BEGIN THE DATA

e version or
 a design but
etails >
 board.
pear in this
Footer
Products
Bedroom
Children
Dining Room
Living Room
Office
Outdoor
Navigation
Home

END THE DATA
BEGIN THE DATA

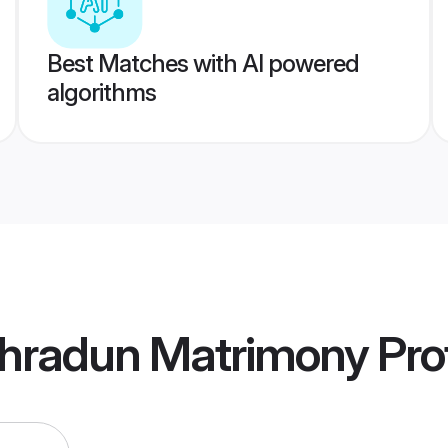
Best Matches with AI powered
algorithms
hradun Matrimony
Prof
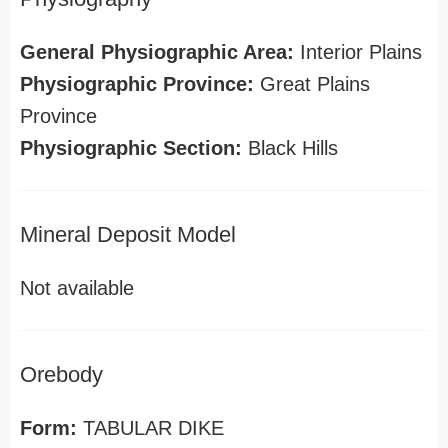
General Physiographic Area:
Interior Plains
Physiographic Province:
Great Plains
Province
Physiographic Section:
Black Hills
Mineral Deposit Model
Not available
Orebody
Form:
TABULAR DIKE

END THE DATA
BEGIN THE DATA

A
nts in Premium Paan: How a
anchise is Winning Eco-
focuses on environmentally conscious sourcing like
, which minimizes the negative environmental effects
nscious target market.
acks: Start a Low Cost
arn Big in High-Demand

END THE DATA

- WHAT TO PRODUCE
From the records above, retype only the lines starting at the line that contains "focuses on environmentally" and ending at the line that contains "arn Big in High-Demand", both included.

- OUTPUT OF THE EXERCISE
focuses on environmentally conscious sourcing like
, which minimizes the negative environmental effects
nscious target market.
acks: Start a Low Cost
arn Big in High-Demand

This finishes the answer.